Translation:I borrowed a new book from the library and read it.
What about "I read a new book I borrowed from the library"? I think that sounds more natural in English.
When you see a verb in the -te form that comes before the final verb, it (often) signals that you need "and" (unless the final verb is a helping verb, like with "-te imasu" which signals the present progressive tense).
借りて読みました (karite yomimashita)
I borrowed and read it.
買って食べました (katte tabemashita)
I bought and ate it.
I wrote "I read the new book that I borrowed from the library" and it didn't accept it
図書館から新しい本を借りて読みました (toshokan kara atarashii hon o karite yomimashita)
I borrowed a new book from the library and read it.

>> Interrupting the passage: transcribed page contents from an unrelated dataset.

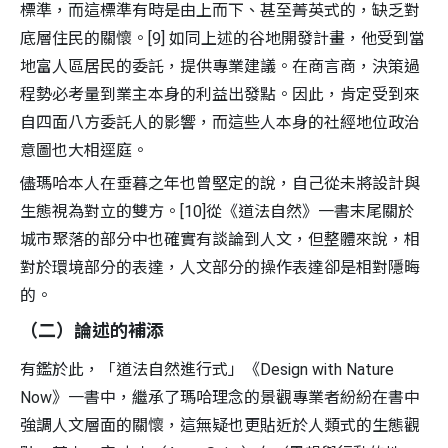
標準，而這標準有時是由上而下、甚至菁英式的，缺乏對
底層住民的關懷。[9] 如同上述的谷地開發計畫，他受到當
地富人區居民的委託，提供專業建議。在商言商，決策過
程勢必考量到業主本身的利益出發點。因此，肯定受到來
自四面八方委託人的影響，而這些人本身的社經地位政治
意圖也大相逕庭。
儘瑪哈本人在垂暮之年也曾堅定的說，自己從未將設計與
生態視為對立的雙方。[10]從《道法自然》一書末尾關於
城市聚落的部分中也確實有談論到人文，但整體來說，相
對於環境部分的表達，人文部分的操作表達卻是相對隱晦
的。
（二）論述的補添
有鑑於此，「道法自然進行式」《Design with Nature
Now》一書中，繼承了瑪哈理念的景觀專業者紛紛在書中
強調人文層面的關懷，這無疑也更貼近於人類式的生態觀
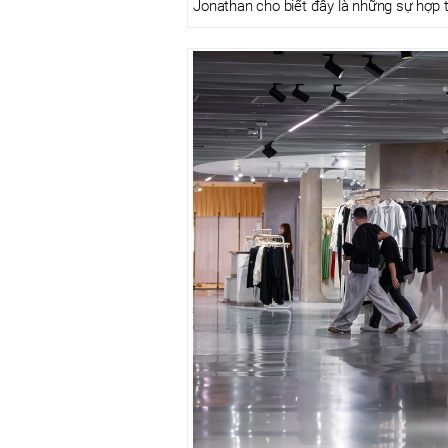
Jonathan cho biết đây là những sự hợp t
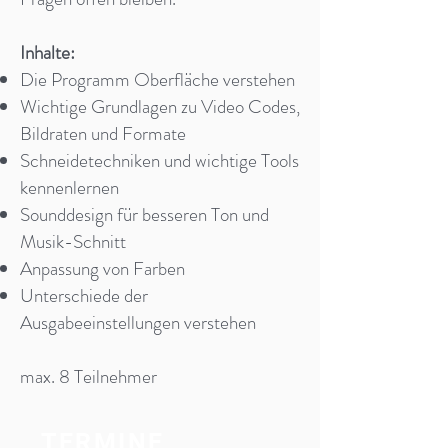
Inhalte:
Die Programm Oberfläche verstehen
Wichtige Grundlagen zu Video Codes,
Bildraten und Formate
Schneidetechniken und wichtige Tools
kennenlernen
Sounddesign für besseren Ton und
Musik-Schnitt
Anpassung von Farben
Unterschiede der
Ausgabeeinstellungen verstehen
max. 8 Teilnehmer
TERMINE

You might replace "and" with "so" or "then" or maybe some other slight deviations, but the above translation is the most accurate and faithful to the Japanese.
From Tae Kim:
the te-form alone is used to express a sequence of actions that happen one after another. This will make your conversations smoother as it allows you to connect multiple sentences instead of having many smaller, separate sentences that are often too short.
朝、起きた。そして、朝ご飯を食べた。そして、学校に行った。 Morning, (I) woke up. Then (I) ate breakfast. Then, (I) went to school.
朝、起きて、朝ご飯を食べて、学校に行った。 Morning, (I) woke up, ate breakfast, and went to school.
Puni Puni gives a simple and clear explanation that is worth a read.
I put "I borrowed a new book from the library to read" and it told me "I borrowed a new book from the library and read ." I reported that as incorrect.